De la sagesse des Anciens (Bacon)
Traduction par Antoine de La Salle.
De la sagesse des Anciens15 (p. 75-79).


XII. Memnon, ou l’homme précoce.


Memnon disent les poëtes, étoit fils de l’Aurore : il se faisoit remarquer par la beauté de ses armes : devenu célèbre par le vent de la faveur populaire, et encouragé par les vains applaudissemens de la multitude, il partit pour la guerre de Troies. Mais, comme il aspiroit avec trop de précipitation et de témérité à se faire un grand nom, ayant ôsé combattre Achille, le plus courageux et le plus fort des Grecs, il fut vaincu et tué. Jupiter, affligé de la mort prématurée de ce guerrier, et déplorant son sort, envoya à ses funérailles une infinité d’oiseaux, pour accompagner le corps et l’honorer par des chants qui avoient je ne sais quoi de lugubre et de plaintif. On lui érigea dans la suite une statue, qui, lorsqu’elle étoit frappée des rayons du soleil, rendoit aussi des sons plaintifs[1].
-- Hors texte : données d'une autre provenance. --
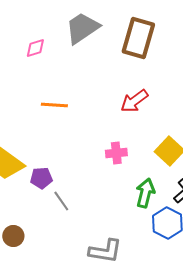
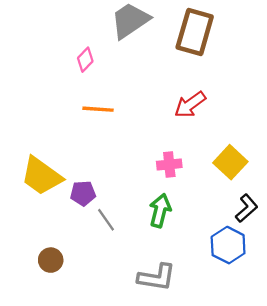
pink diamond: (35, 48) -> (85, 60), moved, turned -30
green arrow: (145, 193) -> (160, 211), moved

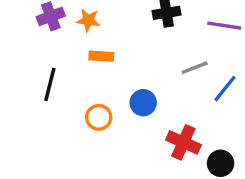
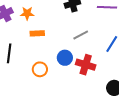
gray line: (195, 68) -> (81, 35), moved
red cross: (183, 142) -> (86, 65), moved

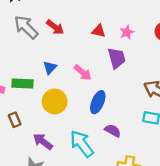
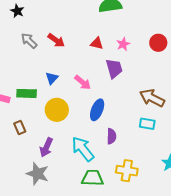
gray arrow: (26, 27) -> (29, 41), size x0.7
purple semicircle: (113, 131) -> (111, 136), turned 63
purple arrow: (43, 141) -> (46, 147), turned -102

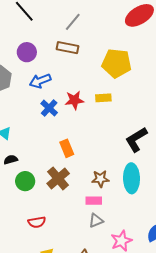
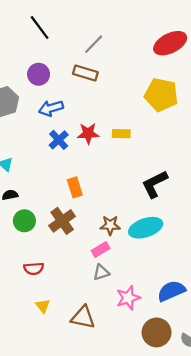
yellow pentagon: (117, 63) -> (161, 95), moved
cyan ellipse: (131, 178) -> (146, 228), turned 68
pink rectangle: (94, 201) -> (101, 250), turned -35

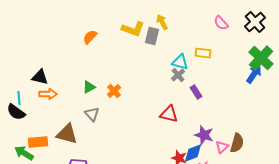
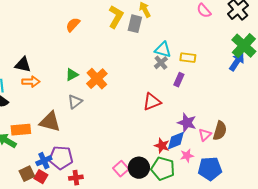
yellow L-shape: (133, 29) -> (116, 17), turned -80
yellow rectangle: (203, 53) -> (188, 58), moved
orange cross: (114, 91) -> (97, 79), size x1.5
purple rectangle: (196, 92) -> (179, 80), turned 56
gray triangle: (92, 114) -> (75, 102), turned 35
red triangle: (169, 114) -> (152, 102), turned -36

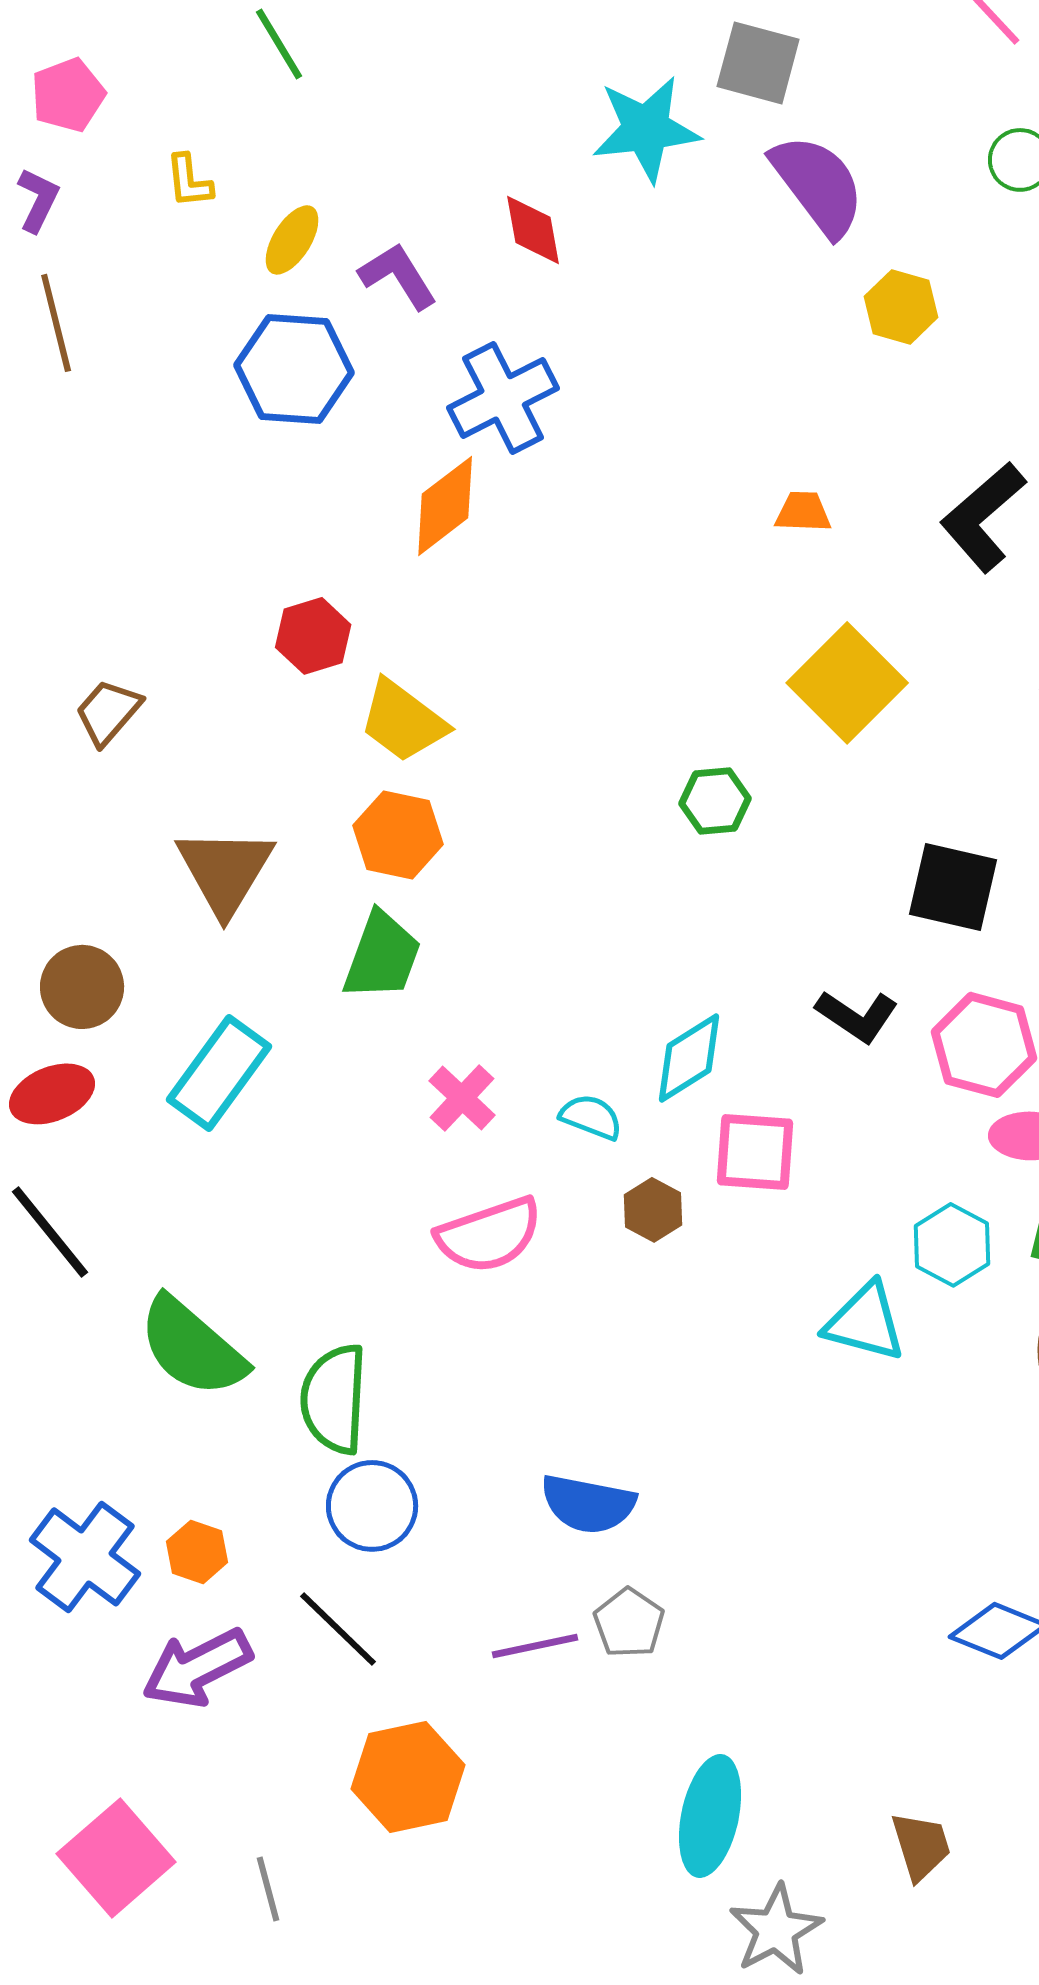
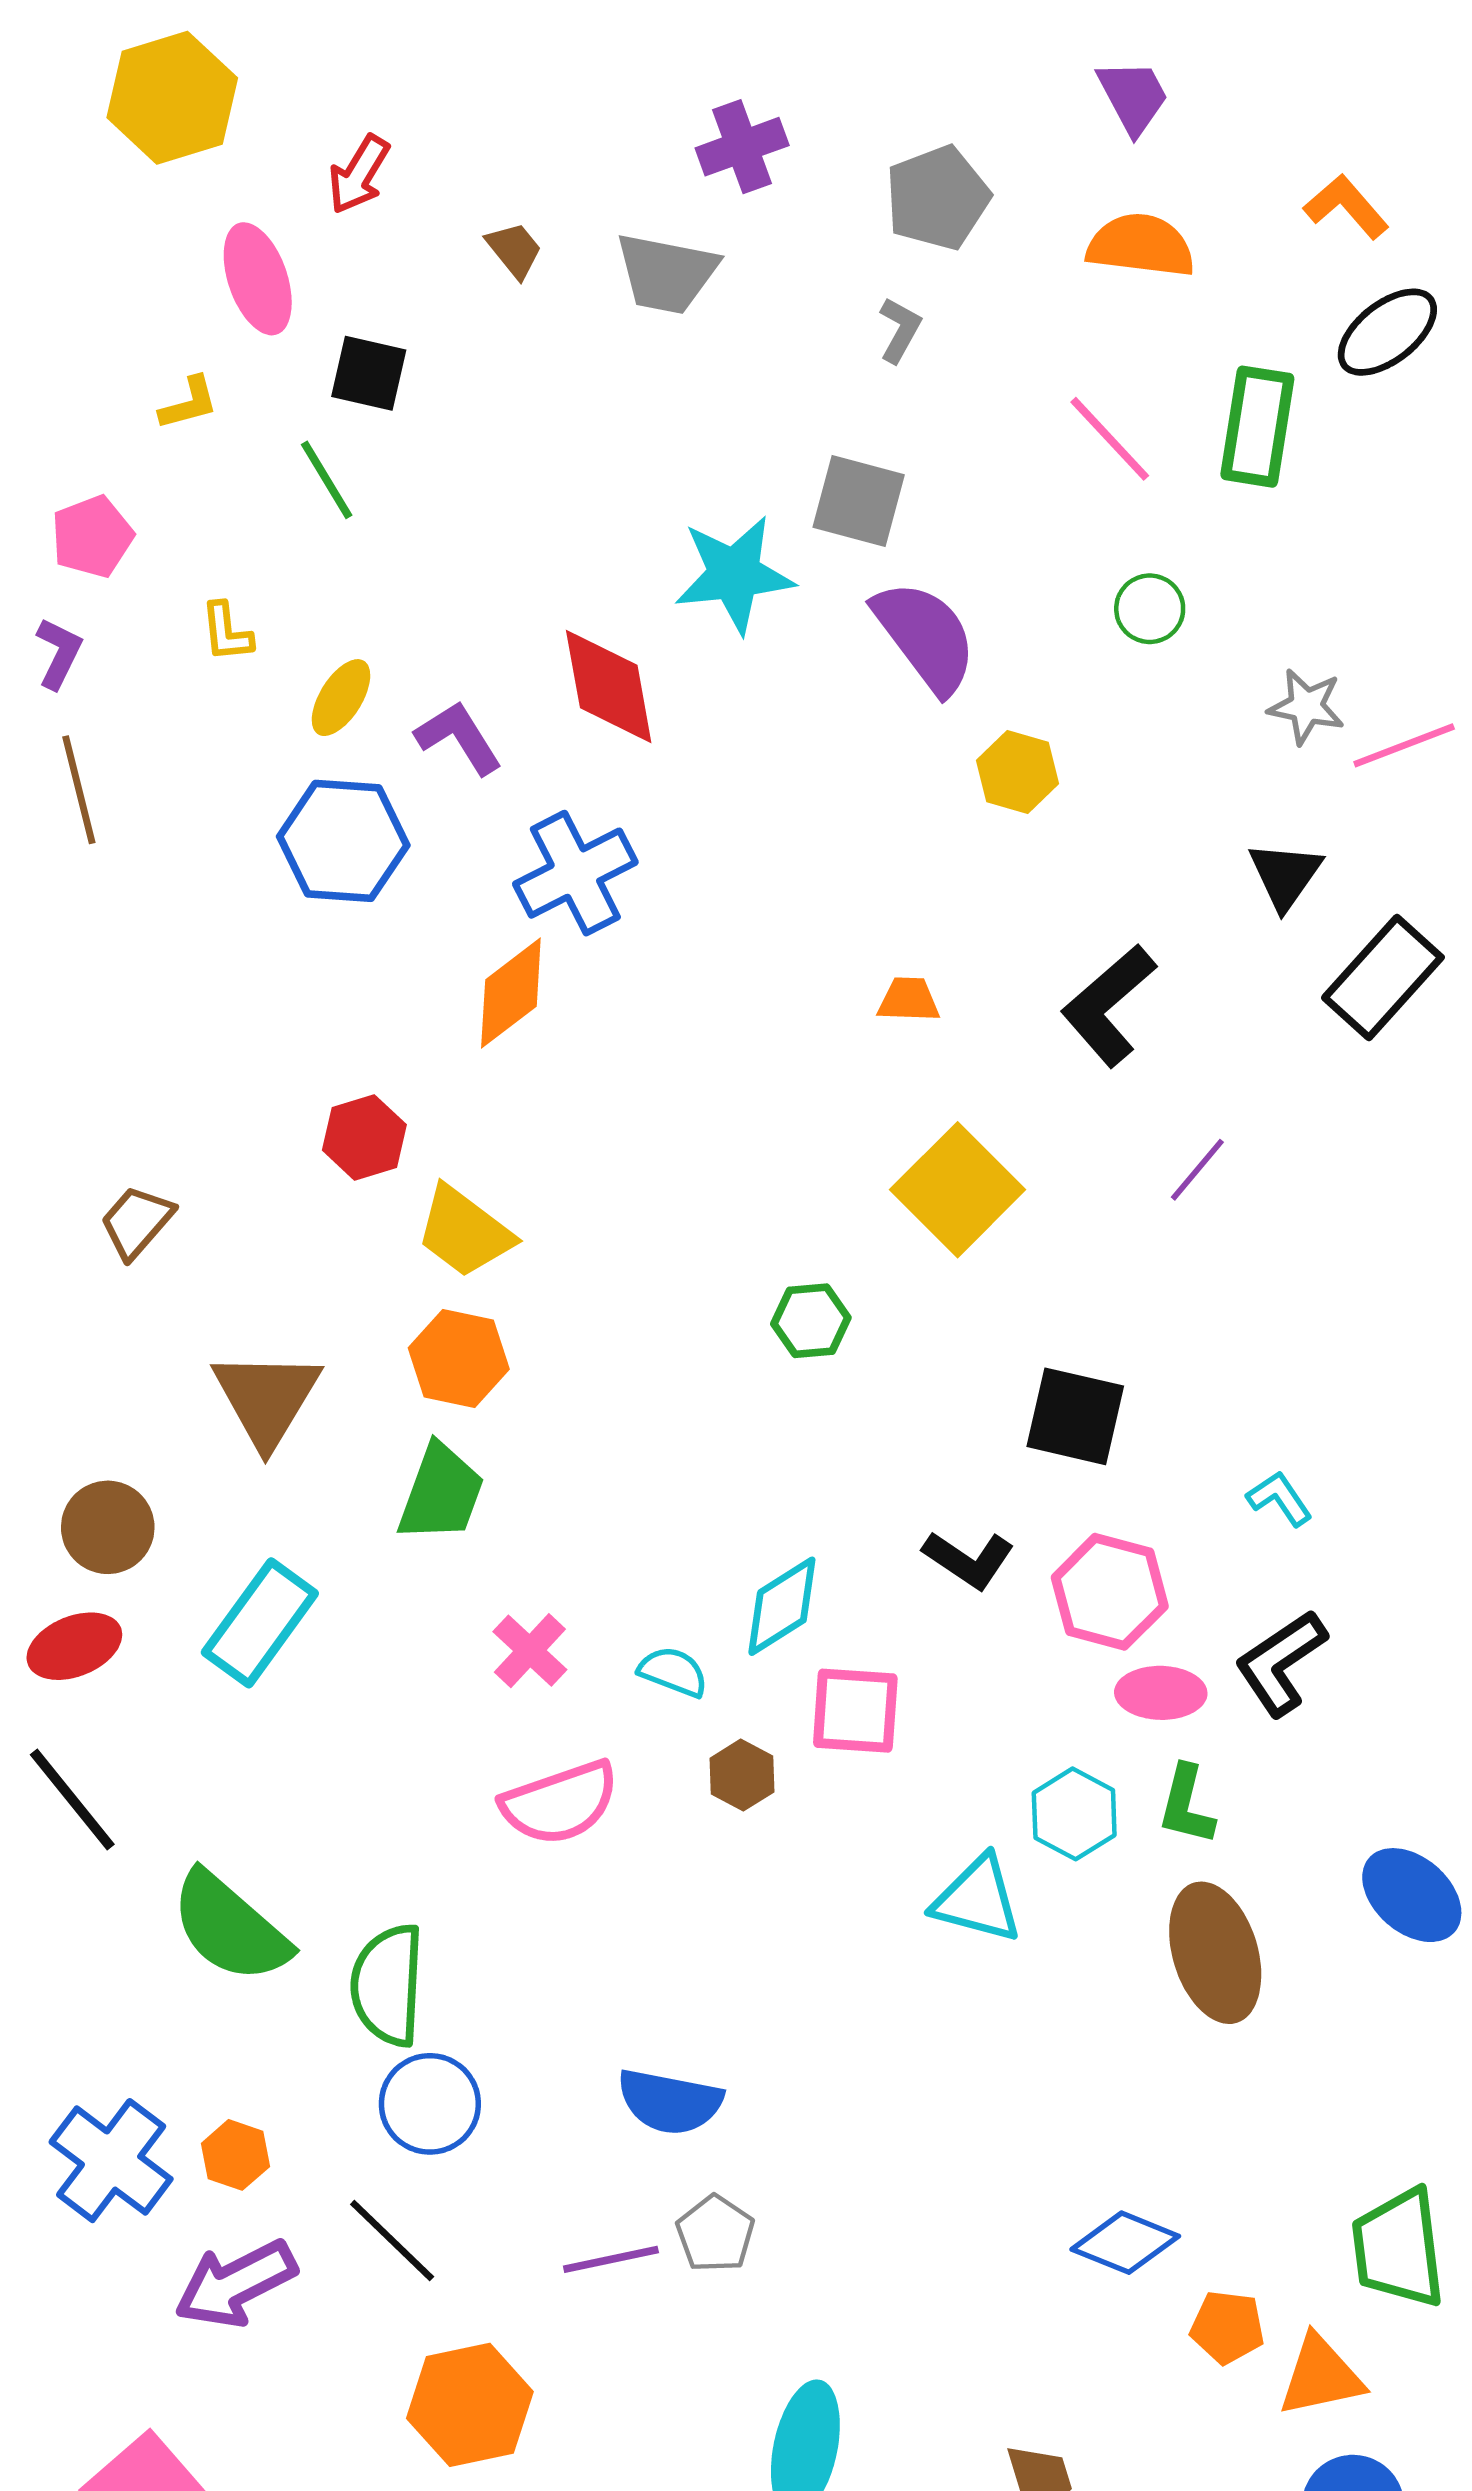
red diamond: (533, 230) -> (609, 686), size x1.5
Cette fable paroît désigner les jeunes hommes de grande espérance, enlevés par une mort prématurée : on peut, en effet, les regarder comme les enfans de l’Aurore[2] ; car, séduits par quelque avantage extérieur qui les distingue, et par de vains applaudissemens, ils forment des entreprises au-dessus de leurs forces ; ils osent défier des héros ; ils se mesurent avec eux, et succombent dans un combat si inégal ; mais une commisération universelle et de longs regrets honorent leur mémoire. Rien, dans les destinées des mortels, n’est plus déplorable et n’excite de plus vifs regrets que la vertu moissonnée dans sa fleur. Car, celui qui périt ainsi avant le temps, n’a pas encore assez vécu pour rassasier de lui-même, ni pour exciter l’envie, qui pourroit adoucir un peu ces regrets et tempérer cette compassion. De plus, ces lamentations et ces gémissemens, ce n’est pas seulement à leurs funérailles qu’ils se font entendre ; mais ils sont de longue durée, et se prolongent dans l’avenir. C’est sur-tout dans les grandes innovations et au commencement des grandes entreprises, qu’on peut regarder comme les rayons du soleil levant, qu’on voit ces regrets se renouveller.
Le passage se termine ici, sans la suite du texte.